Turkey: Inflation is stable in March while core inflation continues to ease
Consumer prices in Turkey rose 1.03% month-on-month in March, up from February’s 0.16% increase. March’s print was in line with market expectations and reflected noticeably more expensive food and non-alcoholic beverages, while prices for transportation and housing, water, electricity, gas and other fuels also increased. The steepest increase in prices was observed in health.
Inflation, meanwhile, was unchanged from February at 19.7% in March, the lowest reading since August 2018. Core inflation, which exclude more volatile price items such as energy and food, eased to 17.5% in March from 18.1% in the prior month. Core inflation has been on a downward trend in recent months and is in part linked to plummeting domestic demand.
Looking ahead, Muhammet Mercan, chief Economist at ING Turkey, stated that “exchange rate developments will be watched to assess the inflation outlook, though the current economic backdrop with ongoing weakness in domestic demand will remain supportive [to a continuation of the downtrend]. We shouldn’t rule out [the] likely impact from a marked deterioration in pricing behavior and inflation expectations.”

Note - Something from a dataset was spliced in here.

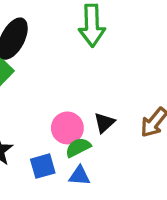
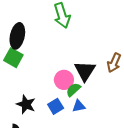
black triangle: (104, 123) -> (85, 71), size x1.6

Yarkin Cebeci, emerging markets analyst at JPMorgan, added that “a relatively weak base and the termination of some tax cuts introduced by the government late last year would be the main factors behind [relatively stable inflation in H1].” However, Cebeci also stated a possible new run on the lira poses a noticeable upside risk to the inflation outlook. In recent weeks, the Turkish lira came under renewed pressure as attested to by the offshore overnight swap rate sky-rocketing prior to local elections on 31 March and Central Bank intervention in the foreign exchange market.